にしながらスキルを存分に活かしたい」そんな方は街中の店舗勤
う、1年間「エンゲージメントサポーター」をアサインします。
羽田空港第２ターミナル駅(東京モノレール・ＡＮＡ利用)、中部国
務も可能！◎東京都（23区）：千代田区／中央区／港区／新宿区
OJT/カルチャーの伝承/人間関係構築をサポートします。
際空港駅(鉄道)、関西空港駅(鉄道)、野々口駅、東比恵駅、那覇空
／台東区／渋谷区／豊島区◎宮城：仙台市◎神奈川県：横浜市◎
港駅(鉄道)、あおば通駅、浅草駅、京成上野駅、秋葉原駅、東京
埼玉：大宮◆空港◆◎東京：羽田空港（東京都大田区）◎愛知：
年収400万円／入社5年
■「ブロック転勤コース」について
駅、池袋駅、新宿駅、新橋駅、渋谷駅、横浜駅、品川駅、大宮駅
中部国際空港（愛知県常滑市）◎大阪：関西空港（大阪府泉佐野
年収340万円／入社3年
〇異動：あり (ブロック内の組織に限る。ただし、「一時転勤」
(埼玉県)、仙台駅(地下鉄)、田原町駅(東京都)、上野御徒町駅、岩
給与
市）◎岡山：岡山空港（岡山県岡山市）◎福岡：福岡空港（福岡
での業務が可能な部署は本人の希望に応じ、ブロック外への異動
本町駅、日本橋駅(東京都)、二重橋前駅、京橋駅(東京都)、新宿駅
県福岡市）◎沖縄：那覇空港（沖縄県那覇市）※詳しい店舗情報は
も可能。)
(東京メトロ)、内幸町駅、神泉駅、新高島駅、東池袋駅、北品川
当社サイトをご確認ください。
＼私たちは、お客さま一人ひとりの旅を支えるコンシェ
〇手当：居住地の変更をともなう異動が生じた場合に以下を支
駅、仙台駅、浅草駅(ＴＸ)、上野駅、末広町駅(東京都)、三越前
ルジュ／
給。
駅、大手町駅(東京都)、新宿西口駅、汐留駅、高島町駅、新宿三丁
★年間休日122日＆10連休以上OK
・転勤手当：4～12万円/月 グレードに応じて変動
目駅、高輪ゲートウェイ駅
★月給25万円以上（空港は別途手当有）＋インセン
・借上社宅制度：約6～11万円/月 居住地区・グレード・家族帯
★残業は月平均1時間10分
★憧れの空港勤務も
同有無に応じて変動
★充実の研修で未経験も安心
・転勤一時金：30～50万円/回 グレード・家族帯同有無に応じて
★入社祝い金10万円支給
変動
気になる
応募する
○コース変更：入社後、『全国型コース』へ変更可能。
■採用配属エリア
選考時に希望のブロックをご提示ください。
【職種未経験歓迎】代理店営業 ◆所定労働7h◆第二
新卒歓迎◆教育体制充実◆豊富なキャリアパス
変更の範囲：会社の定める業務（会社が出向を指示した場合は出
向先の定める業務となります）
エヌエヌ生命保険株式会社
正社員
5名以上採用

---

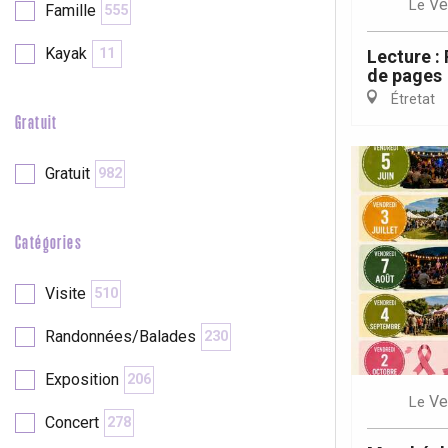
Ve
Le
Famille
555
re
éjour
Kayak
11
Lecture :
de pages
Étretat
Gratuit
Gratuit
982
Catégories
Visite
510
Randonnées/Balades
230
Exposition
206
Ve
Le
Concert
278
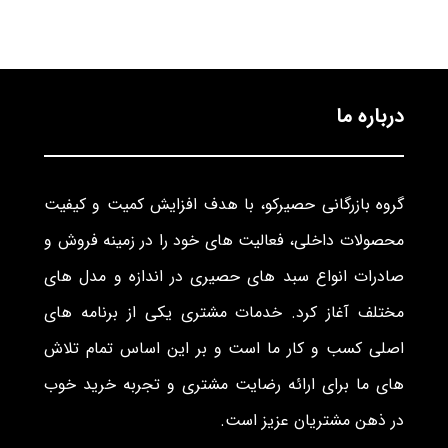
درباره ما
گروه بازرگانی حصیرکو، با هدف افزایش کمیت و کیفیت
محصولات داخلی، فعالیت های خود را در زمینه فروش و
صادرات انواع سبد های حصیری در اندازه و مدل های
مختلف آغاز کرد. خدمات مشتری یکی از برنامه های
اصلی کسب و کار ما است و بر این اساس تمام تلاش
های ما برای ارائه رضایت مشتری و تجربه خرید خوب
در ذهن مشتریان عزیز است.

→ **Task brief**
The required answer is the run of lines above, starting at the line with "にしながらスキルを存分に活かしたい」そんな方は街中の店舗勤" and ending at the line with "当社サイトをご確認ください。", reproduced exactly with both ends.

→ **Task response**
にしながらスキルを存分に活かしたい」そんな方は街中の店舗勤
う、1年間「エンゲージメントサポーター」をアサインします。
羽田空港第２ターミナル駅(東京モノレール・ＡＮＡ利用)、中部国
務も可能！◎東京都（23区）：千代田区／中央区／港区／新宿区
OJT/カルチャーの伝承/人間関係構築をサポートします。
際空港駅(鉄道)、関西空港駅(鉄道)、野々口駅、東比恵駅、那覇空
／台東区／渋谷区／豊島区◎宮城：仙台市◎神奈川県：横浜市◎
港駅(鉄道)、あおば通駅、浅草駅、京成上野駅、秋葉原駅、東京
埼玉：大宮◆空港◆◎東京：羽田空港（東京都大田区）◎愛知：
年収400万円／入社5年
■「ブロック転勤コース」について
駅、池袋駅、新宿駅、新橋駅、渋谷駅、横浜駅、品川駅、大宮駅
中部国際空港（愛知県常滑市）◎大阪：関西空港（大阪府泉佐野
年収340万円／入社3年
〇異動：あり (ブロック内の組織に限る。ただし、「一時転勤」
(埼玉県)、仙台駅(地下鉄)、田原町駅(東京都)、上野御徒町駅、岩
給与
市）◎岡山：岡山空港（岡山県岡山市）◎福岡：福岡空港（福岡
での業務が可能な部署は本人の希望に応じ、ブロック外への異動
本町駅、日本橋駅(東京都)、二重橋前駅、京橋駅(東京都)、新宿駅
県福岡市）◎沖縄：那覇空港（沖縄県那覇市）※詳しい店舗情報は
も可能。)
(東京メトロ)、内幸町駅、神泉駅、新高島駅、東池袋駅、北品川
当社サイトをご確認ください。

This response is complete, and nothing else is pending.